You will need Python 3.6 or later.

For GPU support, first install `jaxlib`; please follow the
instructions in the [JAX
readme](https://github.com/google/jax/blob/master/README.md).  If they
are not already installed, you will need to install
[CUDA](https://developer.nvidia.com/cuda-downloads) and
[CuDNN](https://developer.nvidia.com/cudnn) runtimes.

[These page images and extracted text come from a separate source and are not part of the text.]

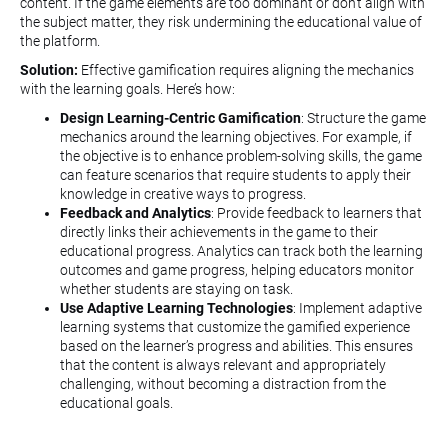
content. If the game elements are too dominant or don’t align with
the subject matter, they risk undermining the educational value of
the platform.
Solution:
Effective gamification requires aligning the mechanics
with the learning goals. Here’s how:
Design Learning-Centric Gamification
: Structure the game
mechanics around the learning objectives. For example, if
the objective is to enhance problem-solving skills, the game
can feature scenarios that require students to apply their
knowledge in creative ways to progress.
Feedback and Analytics
: Provide feedback to learners that
directly links their achievements in the game to their
educational progress. Analytics can track both the learning
outcomes and game progress, helping educators monitor
whether students are staying on task.
Use Adaptive Learning Technologies
: Implement adaptive
learning systems that customize the gamified experience
based on the learner’s progress and abilities. This ensures
that the content is always relevant and appropriately
challenging, without becoming a distraction from the
educational goals.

Then install `flax` from PyPi:
```
> pip install flax
```

## TPU support

We currently have a [LM1b/Wikitext-2 language model with a Transformer architecture](https://colab.research.google.com/github/google/flax/blob/master/examples/lm1b/Colab_Language_Model.ipynb)
that's been tuned. You can run it directly via Colab.

At present, Cloud TPUs are network-attached, and Flax users typically feed in data from one or more additional VMs

When working with large-scale input data, it is important to create large enough VMs with sufficient network bandwidth to avoid having the TPUs bottlenecked waiting for input

TODO: Add an example for running on Google Cloud.

## Getting involved
We welcome pull requests, in particular for those issues [marked as PR-ready](https://github.com/google/flax/issues?q=is%3Aopen+is%3Aissue+label%3A%22pull+requests+welcome%22). For other proposals, we ask that you first open an Issue to discuss your planned contribution.

## Note

This is not an official Google product.